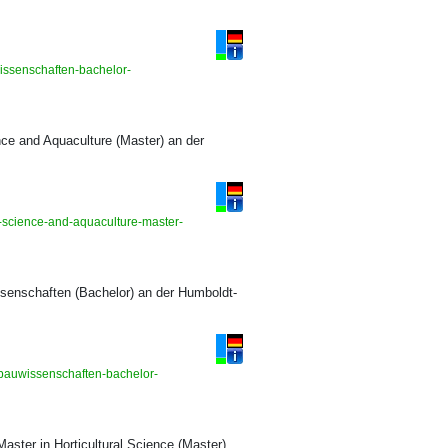
wissenschaften-bachelor-
ce and Aquaculture (Master) an der
y-science-and-aquaculture-master-
senschaften (Bachelor) an der Humboldt-
nbauwissenschaften-bachelor-
aster in Horticultural Science (Master)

EXERCISE ::
Retype, without changes, the lines from the line holding "ce and Aquaculture (Master) an der" to the end of the data, both ends included.

FINISHED EXERCISE ::
ce and Aquaculture (Master) an der
y-science-and-aquaculture-master-
senschaften (Bachelor) an der Humboldt-
nbauwissenschaften-bachelor-
aster in Horticultural Science (Master)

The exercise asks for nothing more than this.